Monitor unit
A monitor unit (MU) is a measure of machine output from a clinical accelerator for radiation therapy such as a linear accelerator or an orthovoltage unit. Monitor units are measured by monitor chambers, which are ionization chambers that measure the dose delivered by a beam and built into the treatment head of radiotherapy linear accelerators.
Linear accelerators are calibrated to give a particular absorbed dose under particular conditions, although the definition and measurement configuration will vary between centers.
The most common definitions are:[1]
- The monitor chamber reads 100 MU when an absorbed dose of 1 gray (100 rads) is delivered to a point at the depth of maximum dose in a water-equivalent phantom whose surface is at the isocentre of the machine (i.e. usually at 100 cm from the source) with a field size at the surface of 10 cm × 10 cm.
- The monitor chamber reads 100 MU when an absorbed dose of 1 Gy (100 rad) is delivered to a point at a given depth in the phantom with the surface of the phantom positioned so that the specified point is at the isocentre of the machine and the field size is 10 cm × 10 cm at the isocentre.

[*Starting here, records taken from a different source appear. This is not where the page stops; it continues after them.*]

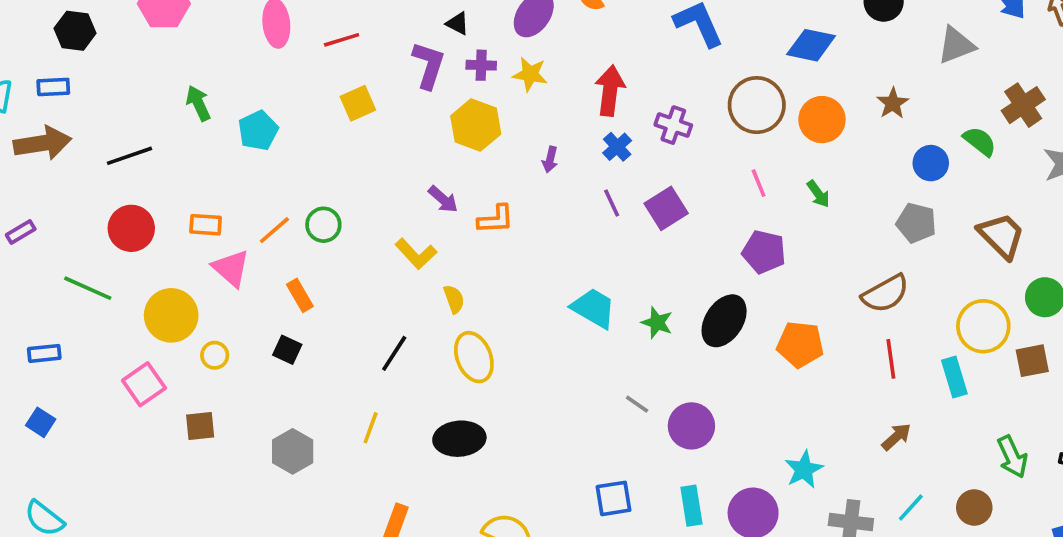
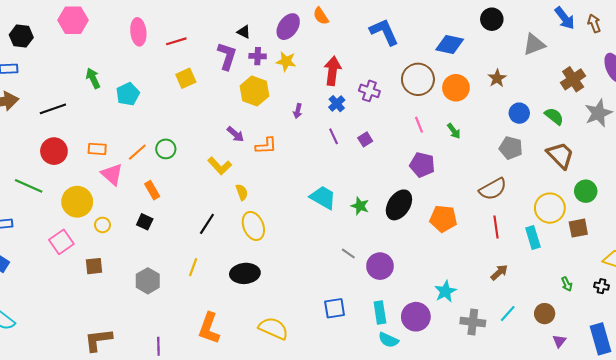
green semicircle: (980, 141) -> (554, 116), moved
purple square: (666, 208) -> (365, 139), size x0.6
green arrow: (1012, 457) -> (567, 284), size x0.6

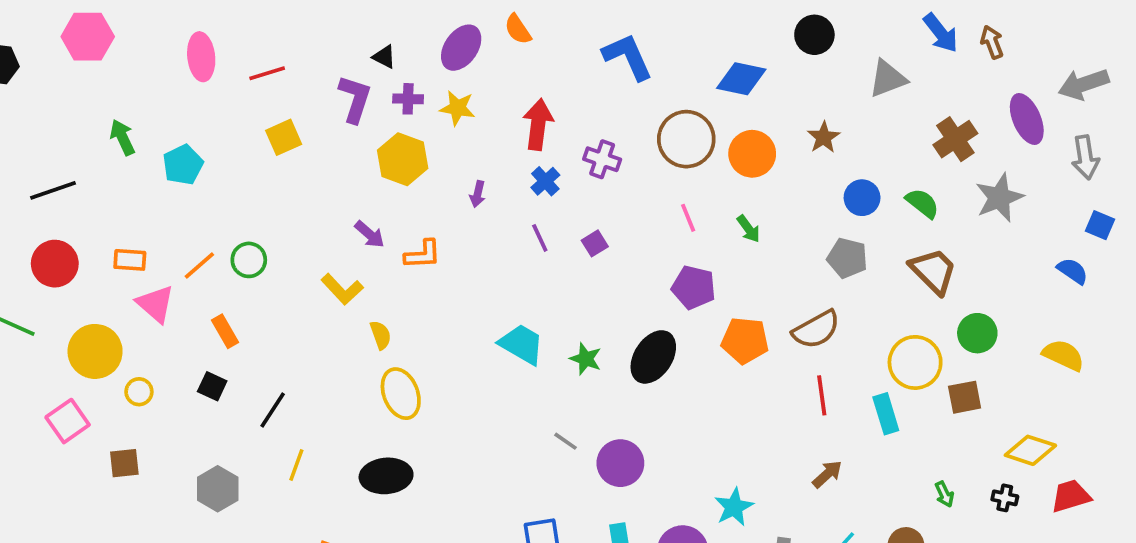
orange pentagon: (443, 219) -> (745, 340), moved
black line: (207, 224) -> (273, 410), moved

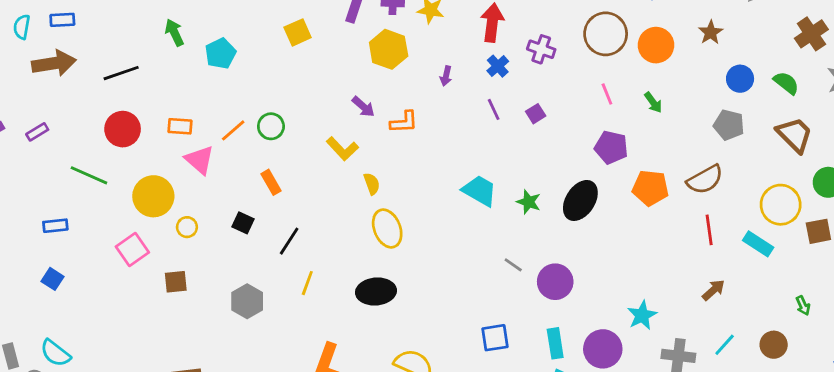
orange rectangle: (225, 331) -> (271, 182), moved
cyan rectangle: (886, 414) -> (758, 244), turned -40

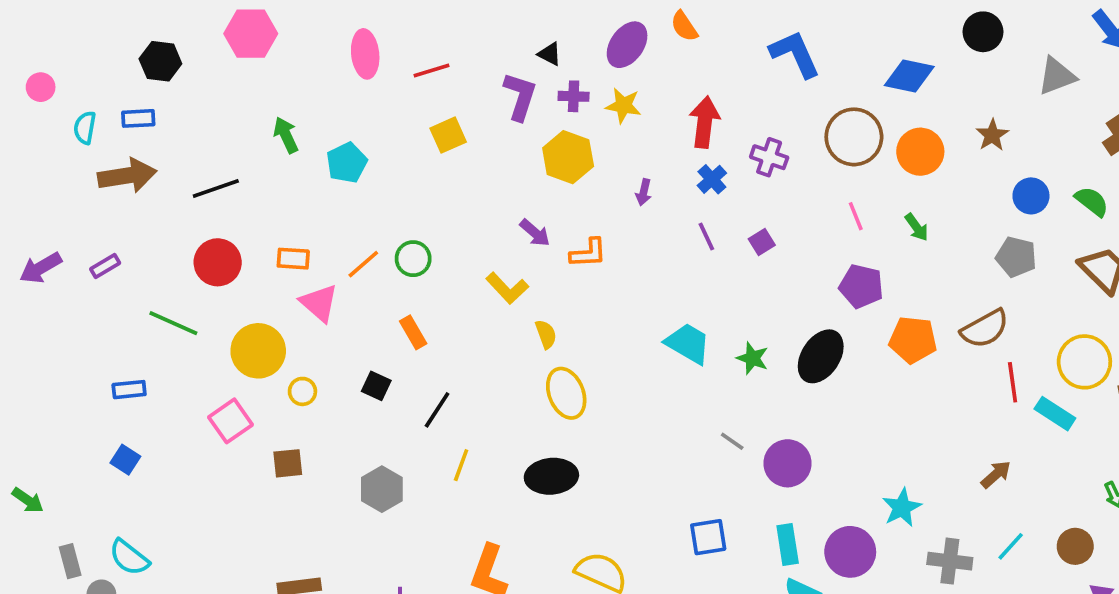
red line: (709, 230) -> (1013, 382), moved

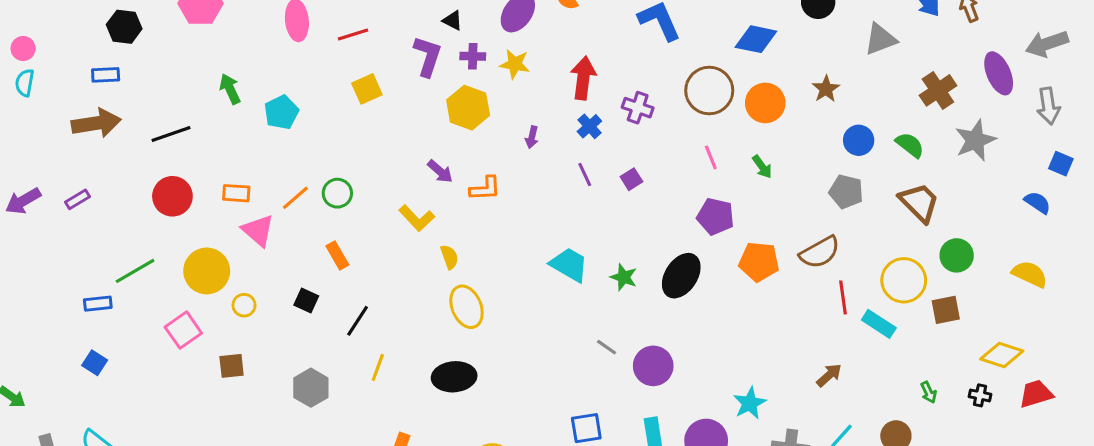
cyan semicircle: (85, 128) -> (25, 83), moved
green line: (173, 323) -> (135, 271), moved, turned -54

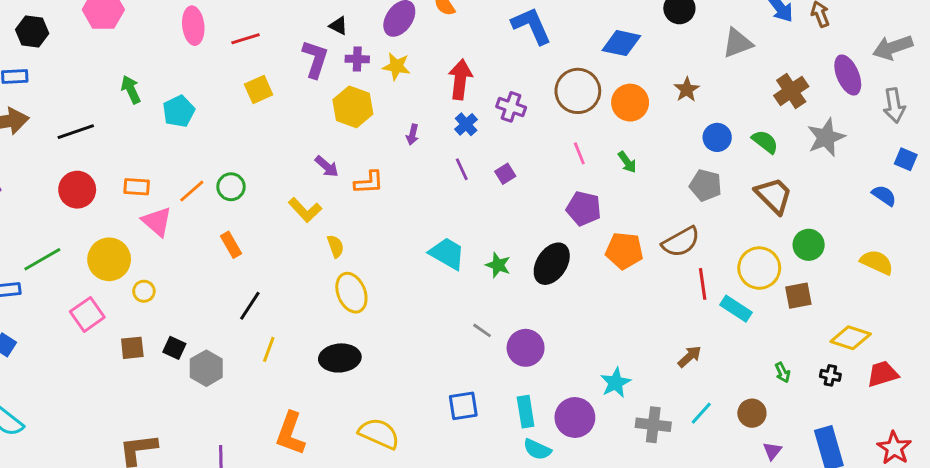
black square: (306, 301) -> (174, 348), moved

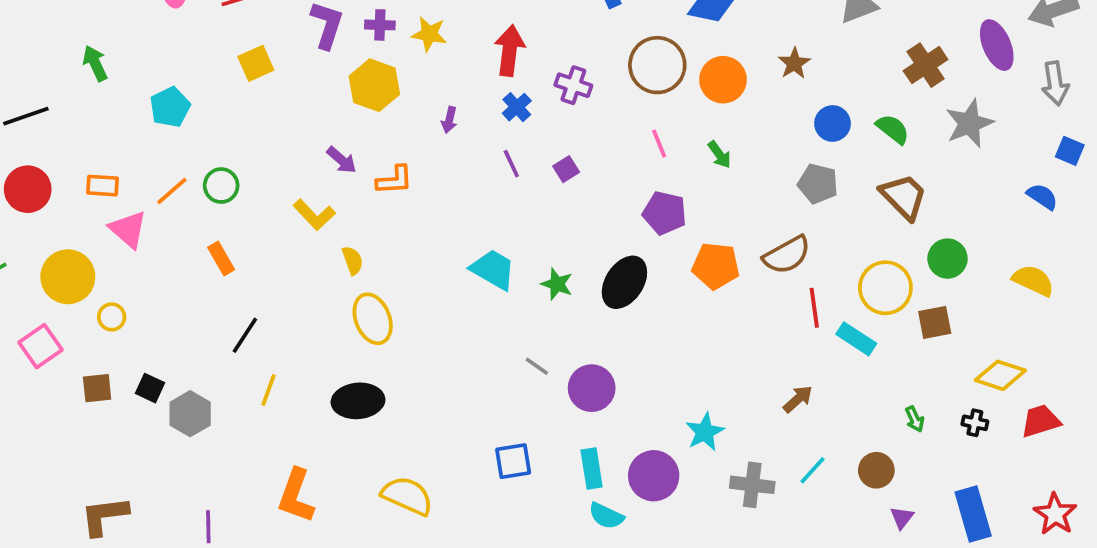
cyan pentagon: (179, 111) -> (170, 107), moved

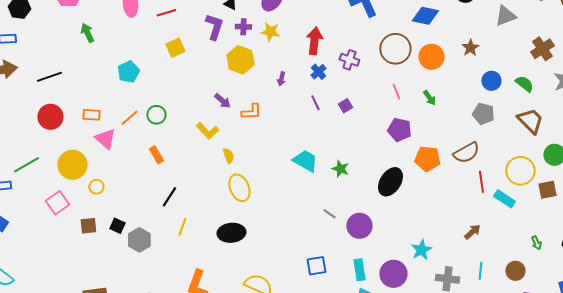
green arrow: (95, 63) -> (87, 33), moved
black ellipse: (624, 282) -> (390, 182), moved
cyan line: (812, 470) -> (480, 271), turned -36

Some linear accelerators are calibrated using source-to-axis distance (SAD) instead of source-to-surface distance (SSD), and calibration (monitor unit definition) may vary depending on hospital custom.
Early radiotherapy was performed using "constant SSD" treatments, and so the definition of monitor unit was adopted to reflect this calibration geometry.
Modern radiotherapy is performed using isocentric treatment plans, so newer definitions of the monitor unit are based on geometry at the isocentre based on the source-to-axis distance (SAD).